At the outset, Taibbi points out that the world’s economy is immensely complex. The overwhelming majority of Americans have neither the time, patience, nor mathematical ability to comprehend it, so “we are completely at the mercy of a small group of people who do understand,” he writes. The nation’s life-altering, high-financial decisions that will have a direct and profound effect on everyone around the dinner table are made mostly in private, proverbial “smoke-filled” back rooms, by groups of lawyers, lobbyists, investment bankers, Wall Street execs and government officials. We simply trust these people to do the right thing.
Well, our trust was apparently sadly misplaced. Even in your wildest, most diabolical imagination, you couldn’t have believed what these people did. For example, it was reported Washington Mutual sold a $615,000 house to a $9-an-hour Mexican immigrant who could hardly speak English. His monthly payments took 97 percent of his take-home income.

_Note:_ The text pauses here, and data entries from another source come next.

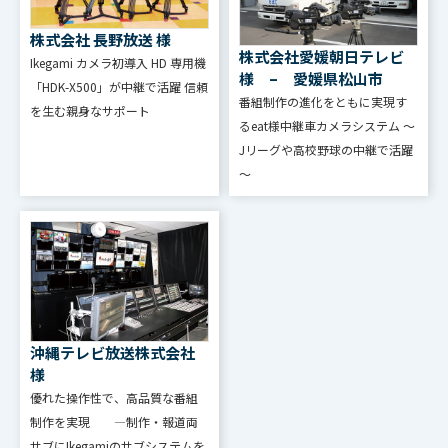
株式会社 長野放送 様
株式会社愛媛朝日テレビ
Ikegami カメラ初導⼊ HD 専⽤機
様 – 愛媛県松山市
「HDK-X500」が中継で活躍 信頼
番組制作の進化をともに実現す
を⽣む親⾝なサポート
るeat様中継車カメラシステム ～
Jリーグや高校野球の中継で活躍
～
沖縄テレビ放送株式会社
様
優れた操作性で、高品質な番組
制作を実現 ―制作・報道両
サブにIkegamiのサブシステムを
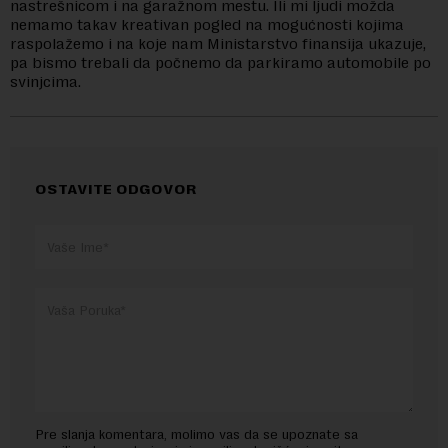
nastrešnicom i na garažnom mestu. Ili mi ljudi možda
nemamo takav kreativan pogled na mogućnosti kojima
raspolažemo i na koje nam Ministarstvo finansija ukazuje,
pa bismo trebali da počnemo da parkiramo automobile po
svinjcima.
OSTAVITE ODGOVOR
Pre slanja komentara, molimo vas da se upoznate sa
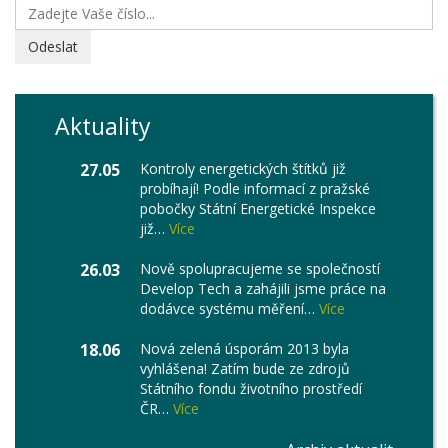
Odeslat
Aktuality
27.05
Kontroly energetických štítků již
probíhají! Podle informací z pražské
pobočky Státní Energetické Inspekce
již…
Více
26.03
Nově spolupracujeme se společností
Develop Tech a zahájili jsme práce na
dodávce systému měření…
Více
18.06
Nová zelená úsporám 2013 byla
vyhlášena! Zatím bude ze zdrojů
Státního fondu životního prostředí
ČR…
Více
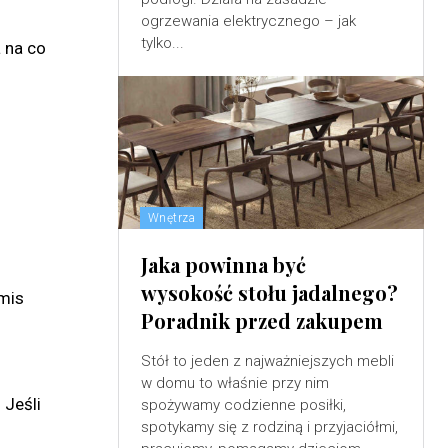
ogrzewania elektrycznego – jak
tylko...
a na co
Wnętrza
Jaka powinna być
wysokość stołu jadalnego?
omis
Poradnik przed zakupem
Stół to jeden z najważniejszych mebli
w domu to właśnie przy nim
 Jeśli
spożywamy codzienne posiłki,
spotykamy się z rodziną i przyjaciółmi,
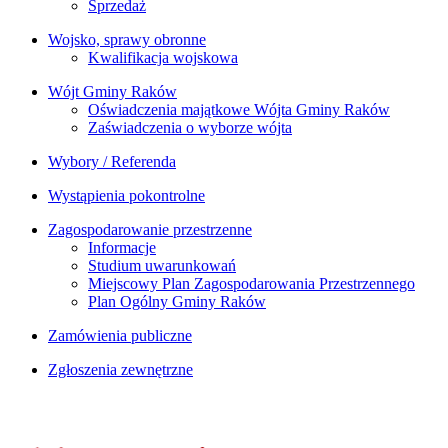
Sprzedaż
Wojsko, sprawy obronne
Kwalifikacja wojskowa
Wójt Gminy Raków
Oświadczenia majątkowe Wójta Gminy Raków
Zaświadczenia o wyborze wójta
Wybory / Referenda
Wystąpienia pokontrolne
Zagospodarowanie przestrzenne
Informacje
Studium uwarunkowań
Miejscowy Plan Zagospodarowania Przestrzennego
Plan Ogólny Gminy Raków
Zamówienia publiczne
Zgłoszenia zewnętrzne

What kind of screwy, damned nonsense is this?
As you may know, such cases weren’t at all unusual a few years ago. There were hundreds of thousands of them.

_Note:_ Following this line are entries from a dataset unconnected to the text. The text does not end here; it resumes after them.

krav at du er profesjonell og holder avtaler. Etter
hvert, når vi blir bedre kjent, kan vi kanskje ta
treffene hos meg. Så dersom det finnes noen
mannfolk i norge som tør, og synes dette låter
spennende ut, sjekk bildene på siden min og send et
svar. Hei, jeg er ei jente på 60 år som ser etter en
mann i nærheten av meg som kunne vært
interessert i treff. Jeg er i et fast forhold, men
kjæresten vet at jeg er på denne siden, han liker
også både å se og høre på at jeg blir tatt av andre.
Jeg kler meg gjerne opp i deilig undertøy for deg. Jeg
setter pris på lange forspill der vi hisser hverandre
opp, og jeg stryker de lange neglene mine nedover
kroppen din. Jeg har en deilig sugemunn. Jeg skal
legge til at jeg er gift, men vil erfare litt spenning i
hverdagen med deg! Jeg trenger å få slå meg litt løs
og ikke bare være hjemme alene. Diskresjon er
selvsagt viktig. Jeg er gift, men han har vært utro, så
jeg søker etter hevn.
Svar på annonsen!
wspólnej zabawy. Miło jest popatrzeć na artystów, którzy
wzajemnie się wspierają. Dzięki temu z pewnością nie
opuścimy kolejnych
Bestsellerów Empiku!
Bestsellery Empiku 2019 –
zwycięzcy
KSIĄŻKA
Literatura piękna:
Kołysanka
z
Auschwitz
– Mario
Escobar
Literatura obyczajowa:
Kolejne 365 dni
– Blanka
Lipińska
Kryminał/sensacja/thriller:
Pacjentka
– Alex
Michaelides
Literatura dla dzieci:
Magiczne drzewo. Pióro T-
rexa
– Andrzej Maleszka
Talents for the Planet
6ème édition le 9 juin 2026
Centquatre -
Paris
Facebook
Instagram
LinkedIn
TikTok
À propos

Then, through a complicated system of mathematical calculations, such worthless mortgages were given AAA financial ratings. Banks all across America started to jettison T-bills and municipal bonds and exchange them for AAA-rated, good-for-nothing paper because that’s where the money seemed to be.
Many major banks thought they had bought insurance protection for risky mortgages from various insurance companies in the American Insurance Group, but came to find out these insurance companies didn’t have any money to cover the bets. The companies either thought the risky loans would not default or else never planned to pay out if they did.
Yet, despite such rip-offs and criminal excesses, many Wall Street firms and investment banks, like Goldman Sachs and AIG, were simply too big to fail. If they had gone bankrupt, the whole American economy would have buckled and collapsed, so the U.S. government was forced to bail them out.
According to Taibbi, major brokerages and investment banks are simply casinos. No more and no less. And like common casinos, the owners always win, whether the investors succeed or fail.
Still, to this day, Wall Street and the banks don’t generally feel they’ve done anything wrong and have refused to apologize. They remain completely devoted to the high-finance axiom: if Wall Street makes money, it’s good for everyone. It’s the old idea of trickle-down economics.
Taibbi is surely a bit biased. He more or less ignores any evidence that is contrary to his central theme of high-finance corruption and illegal chicanery. For example, some of the junk mortgages may not have been entirely a result of corporate greed. The Bush administration had put considerable pressure on major banks to open and relax credit rules so home ownership would be possible for a whole class of people who previously couldn’t afford homes.
But, even allowing for Taibbi’s prejudices, there’s no denying facts, interviews and sworn testimony. And believe me, friends and neighbors, there’s something rotten in the money-changing towers of Lower Manhattan.